↓↓↓

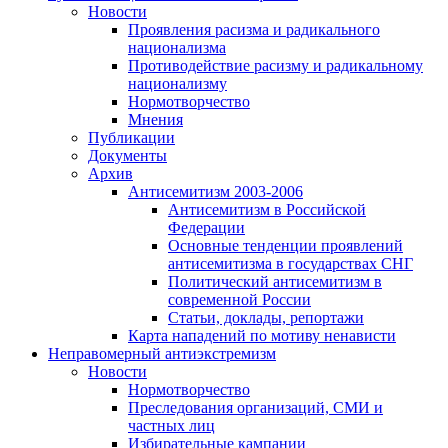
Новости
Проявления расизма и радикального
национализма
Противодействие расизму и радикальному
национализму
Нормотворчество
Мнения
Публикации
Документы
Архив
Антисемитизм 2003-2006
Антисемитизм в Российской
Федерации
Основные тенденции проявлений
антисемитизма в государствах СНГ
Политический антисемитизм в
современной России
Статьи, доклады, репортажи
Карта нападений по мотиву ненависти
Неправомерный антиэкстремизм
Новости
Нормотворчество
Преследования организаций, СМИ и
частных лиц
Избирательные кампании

↑↑↑

▶ **Work to be completed**
The answer should be an exact restatement of every entry, with the pictures omitted.

▶ **Answer to the exercise**
Новости
Проявления расизма и радикального
национализма
Противодействие расизму и радикальному
национализму
Нормотворчество
Мнения
Публикации
Документы
Архив
Антисемитизм 2003-2006
Антисемитизм в Российской
Федерации
Основные тенденции проявлений
антисемитизма в государствах СНГ
Политический антисемитизм в
современной России
Статьи, доклады, репортажи
Карта нападений по мотиву ненависти
Неправомерный антиэкстремизм
Новости
Нормотворчество
Преследования организаций, СМИ и
частных лиц
Избирательные кампании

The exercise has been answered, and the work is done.